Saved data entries
════════════════════

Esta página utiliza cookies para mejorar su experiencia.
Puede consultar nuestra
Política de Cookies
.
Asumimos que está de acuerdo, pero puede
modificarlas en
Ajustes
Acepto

════════════════════

## Exercise brief
Please write out each entry shown above exactly as given.

## Reply
Esta página utiliza cookies para mejorar su experiencia.
Puede consultar nuestra
Política de Cookies
.
Asumimos que está de acuerdo, pero puede
modificarlas en
Ajustes
Acepto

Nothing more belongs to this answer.